> _Saved data entries_:
--------------------------------------------------

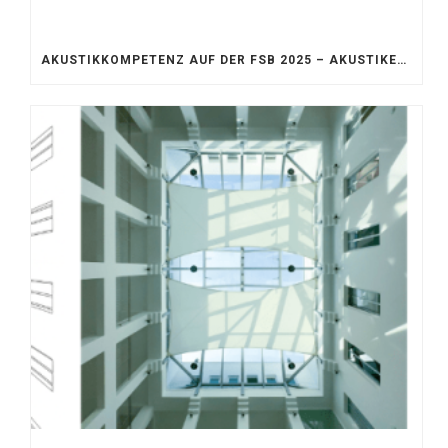
AKUSTIKKOMPETENZ AUF DER FSB 2025 – AKUSTIKELEMENTE FÜR DIE LEBENSRÄUME VON MORGEN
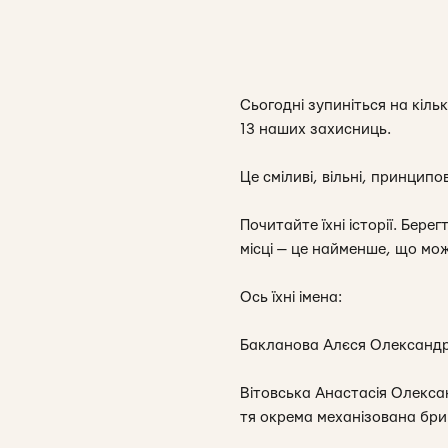
Сьогодні зупиніться на кіль
13 наших захисниць.
Це сміливі, вільні, принципо
Почитайте їхні історії. Бер
місці — це найменше, що мож
Ось їхні імена:
Бакланова Алєся Олександрі
Вітовська Анастасія Олекса
тя окрема механізована бри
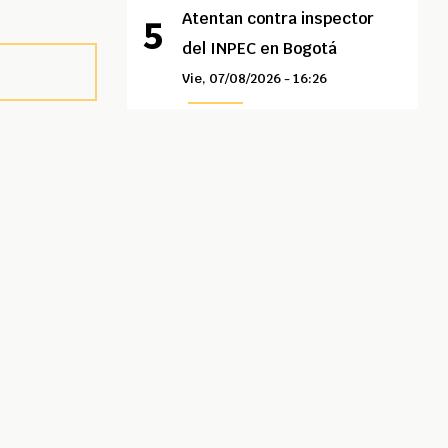
Atentan contra inspector
del INPEC en Bogotá
Vie, 07/08/2026 - 16:26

--------------------------------------------------

> _Task to carry out_:
Exactly as written, repeat the lines from the beginning of the entries up to and including the line with "Atentan contra inspector", but not the pictures.

> _Result for this exercise_:
AKUSTIKKOMPETENZ AUF DER FSB 2025 – AKUSTIKELEMENTE FÜR DIE LEBENSRÄUME VON MORGEN
Сьогодні зупиніться на кіль
13 наших захисниць.
Це сміливі, вільні, принципо
Почитайте їхні історії. Бер
місці — це найменше, що мож
Ось їхні імена:
Бакланова Алєся Олександрі
Вітовська Анастасія Олекса
тя окрема механізована бри
Atentan contra inspector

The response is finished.